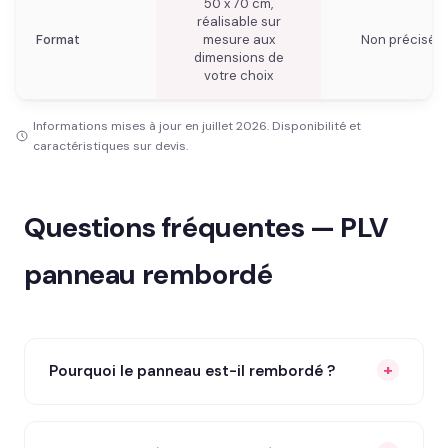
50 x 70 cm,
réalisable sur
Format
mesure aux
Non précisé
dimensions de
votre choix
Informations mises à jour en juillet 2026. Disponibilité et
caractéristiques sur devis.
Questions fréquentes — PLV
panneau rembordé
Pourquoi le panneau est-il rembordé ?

==

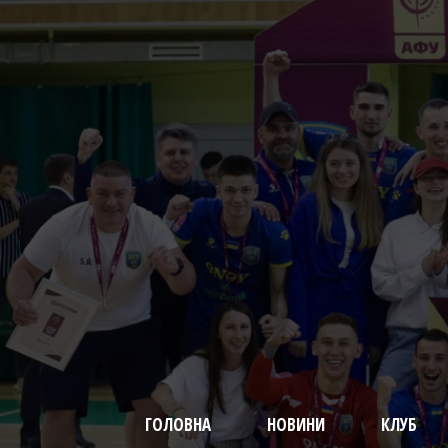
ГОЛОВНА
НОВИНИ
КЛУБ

§ Task objective
Only those lines of the entries above that run from the line containing "Questions fréquentes — PLV" to the line containing "Pourquoi le panneau est-il rembordé ?", both included, should be transcribed exactly.

§ Response to this task
Questions fréquentes — PLV
panneau rembordé
Pourquoi le panneau est-il rembordé ?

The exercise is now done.